Aurora Parong during the launch of Amnesty International's annual report on Friday
A year after the election of Benigno Aquino as president, the balance of justice in the country "continues to favor perpetrators."
This was the assessment made by Aurora Corazon A. Parong, director of Amnesty International (AI)
in the Philippines during the launch of AI's annual human rights report.
Parong said the human rights community in the country "still have to see concrete action" from the government on issues concerning the protection and promotion of human rights.
She said that despite the promise made by Aquino to address violations committed under the previous administrations, "there are still no actual accountability of officials and there is still no positive change in the lives of people."
AI said more than 200 cases of enforced disappearances in the last decade remained unresolved, "as did at least 305 cases of extrajudicial killings."
At least 38 alleged political killings were also reported during the year.
Parong said almost no perpetrators of these crimes have been brought to justice and private armed groups continued to operate throughout the country.
"We have not seen very concrete steps taken by the government to dismantle private armies," Parong said.
In November last year, Aquino vowed that he would disband and disarm identified private armed groups even as he refused to abolish paramilitary groups, saying the armed forces needed these groups as "force multipliers."
AI added its voice to the call to pass the controversial reproductive health bill
now pending in Congress.
Parong said the passage of the bill is a "significant step towards 'choosing life,' a step towards the realization of sexual and reproductive rights and maternal health rights."

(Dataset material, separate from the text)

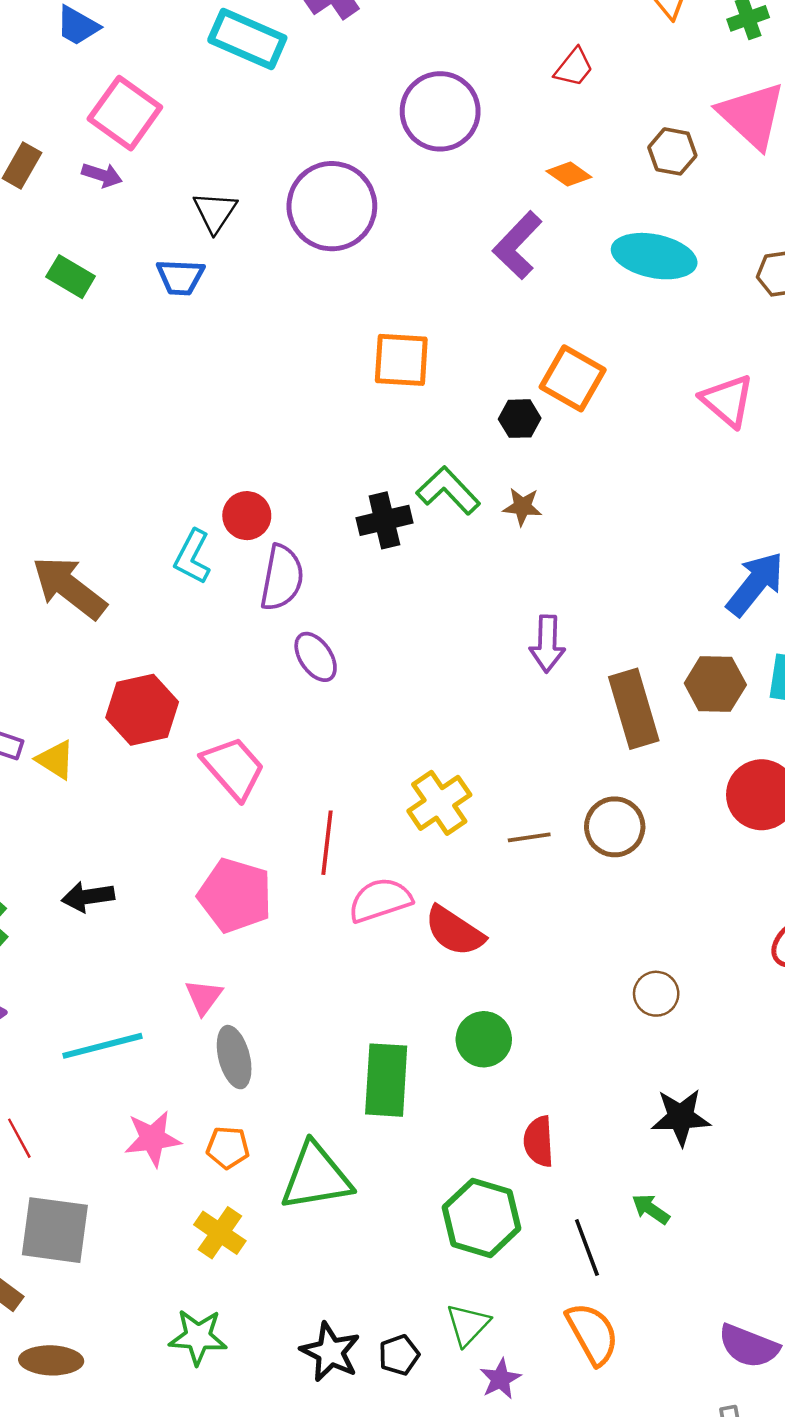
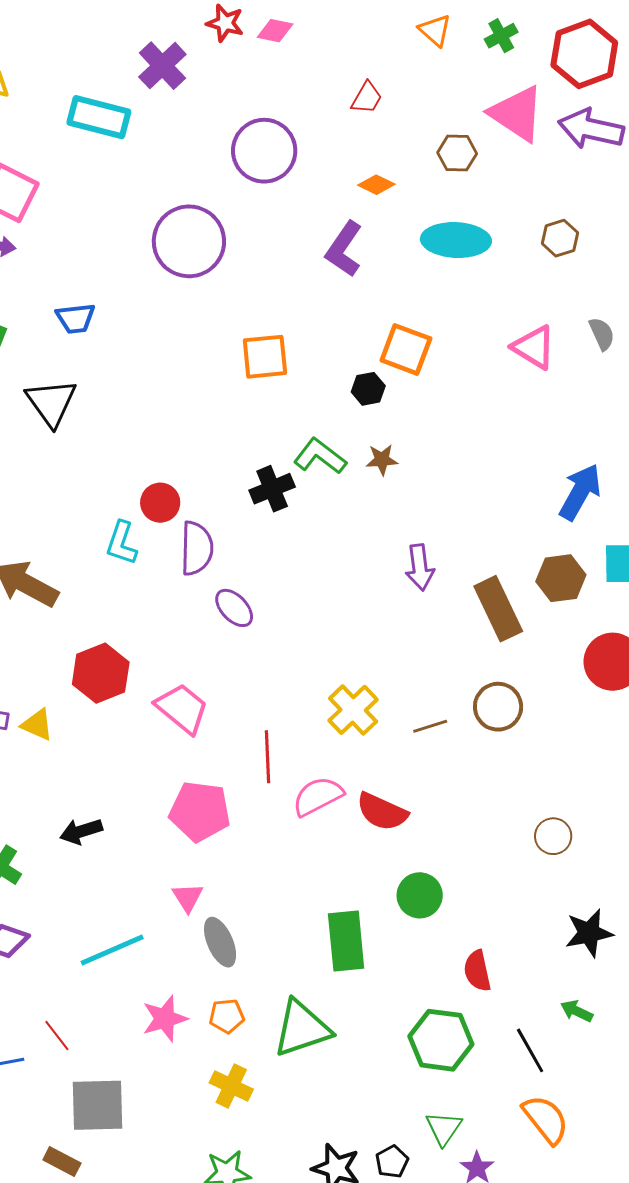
black triangle: (215, 212) -> (51, 403), moved, size x1.4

She said that sexual rights and reproductive rights are grounded on human rights recognized in international human rights treaties.
"Respect for these rights is essential to human dignity and to the enjoyment of physical, emotional, mental and social well-being," Parong, a doctor, said.
Parong said the government must ensure that women's rights are protected, adding that in the Philippines "there is a real danger that women's equality will be pushed aside.
"Women deserve better, and their equality must be prioritized," she said.
The group said its report shows that governments in all world regions and various countries, including the Philippines, "are failing to deliver the promise of the Universal Declaration of Human Rights
, that is, freedom from fear and from want for everyone."